Like the supervisors, the scenes alternate between living within the community and hovering at its edges, preoccupied with its residents before and after hours. By day, Grace and Mason move among and around the atrisk youth. They conduct regular room checks wearing blue rubber gloves, brisk but carefully thorough examinations of the few personal possessions in the intimate, austere spaces of bedrooms made only slightly less clinical with makeshift, sometimes dark, personalized temporary decorations. They are just as firmly tender with the youth themselves, particularly Grace, who seldom has call to assert authority. Maintaining a calm, safe space and forging uneasy sort of friendship, to help the teens survive and possibly thrive, is the broader goal.

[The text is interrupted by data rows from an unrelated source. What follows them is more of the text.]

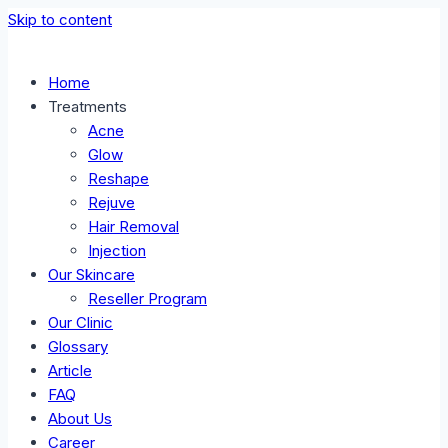
Skip to content
Home
Treatments
Acne
Glow
Reshape
Rejuve
Hair Removal
Injection
Our Skincare
Reseller Program
Our Clinic
Glossary
Article
FAQ
About Us
Career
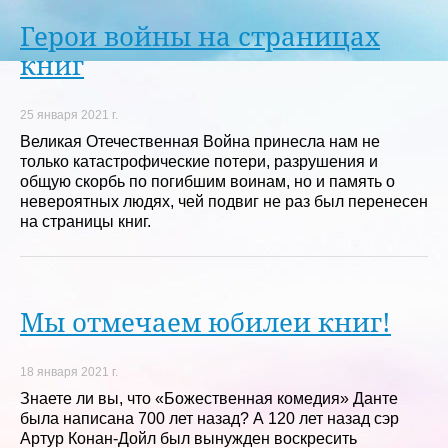
Герои войны на страницах
книг
25 января 2021 г.
Великая Отечественная Война принесла нам не
только катастрофические потери, разрушения и
общую скорбь по погибшим воинам, но и память о
невероятных людях, чей подвиг не раз был перенесен
на страницы книг.
Мы отмечаем юбилеи книг!
18 января 2021 г.
Знаете ли вы, что «Божественная комедия» Данте
была написана 700 лет назад? А 120 лет назад сэр
Артур Конан-Дойл был вынужден воскресить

The couple’s relationship can’t help but be affected by what they experience every day. They doodle one another in their spare time and at work, just as Grace spends time drawing with a new young woman arrival who may have experienced abuse at the hands of her father. The repetition of these such parallels underlines how the minders, in their twenties, are not that far removed from the ages of their charges. And that they haven’t quite figured everything out, either. Far from it, although the foster home helps them grow up a bit, too.
Crettin’s script delivers warm, humorous dialogue and his direction a wealth of naturalistic performances, chief among them Larson’s understated, incandescent turn as Grace. The other stand-out is Marcus (Keith Stanfield), a tough shell of bravado covering his damaged, soul. Marcus is about to turn 18 and transition out of the facility and the scene where he expresses himself through a poignant, angry and wistful autobiographical rap is one of the most memorable scenes in a quiet but powerful film with many such moments to choose from. ≈∫Ω
Short Term 12 opens in Toronto on Nov. 15, 2013 at the TIFF Bell Lightbox.